Inner Worlds Outer Worlds – Part 4 – “Beyond Thinking”
In the Buddhist tradition, Samsara, or the endless cycle of suffering is perpetuated by the craving of pleasure and aversion to pain. Freud referred to this as the “pleasure principle.” Everything we do is an attempt to create pleasure, to gain something that we want, or to push away something that is undesirable that we don’t want. Even a simple organism like the paramecium does this. It is called response to stimulus. Unlike a paramecium, humans have more choice. We are free to think, and that is the heart of the problem. It is the thinking about what we want that has gotten out of control. The dilemma of modern society is that we seek understand the world, not in terms of archaic inner consciousness, but by quantifying and qualifying what we perceive to be the external world by using scientific means and thought. A new consciousness of the heart beyond thinking is possible.
Thinking has only led to more thinking and more questions. We seek to know the innermost forces which create the world and guide its course. But we conceive of this essence as outside of ourselves, not as a living thing, intrinsic to our own nature. It was the famous psychiatrist Carl Jung who said, “one who looks outside dreams, one who looks inside awakes.” It is not wrong to desire to be awake, to be happy. What is wrong is to look for happiness outside when it can only be found inside.

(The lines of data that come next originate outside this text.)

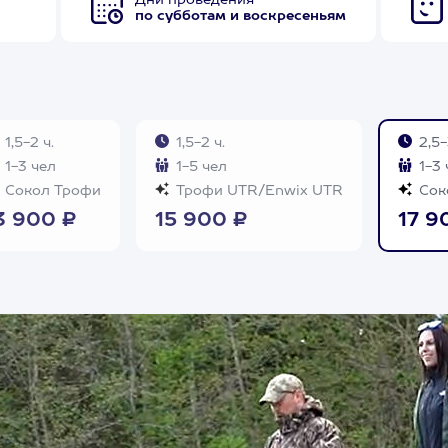
Дни проведения
по субботам и воскресеньям
1,5-2 ч.
1,5-2 ч.
2,5-
1-3 чел
1-5 чел
1-3 
Сокол Трофи
Трофи UTR/Enwix UTR
Сок
3 900 ₽
15 900 ₽
17 9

On August 4th, 2010 at the Techonomy conference in Lake Tahoe, California, Eric Schmidt-CEO of Google, mentioned an astounding statistic. Every two days now we create as much information as we did from the dawn of civilization up until 2003, according to Schmidt. That’s something like 5 exabytes of data. Never in human history has there been so much thinking and never has there been so much turmoil on the planet.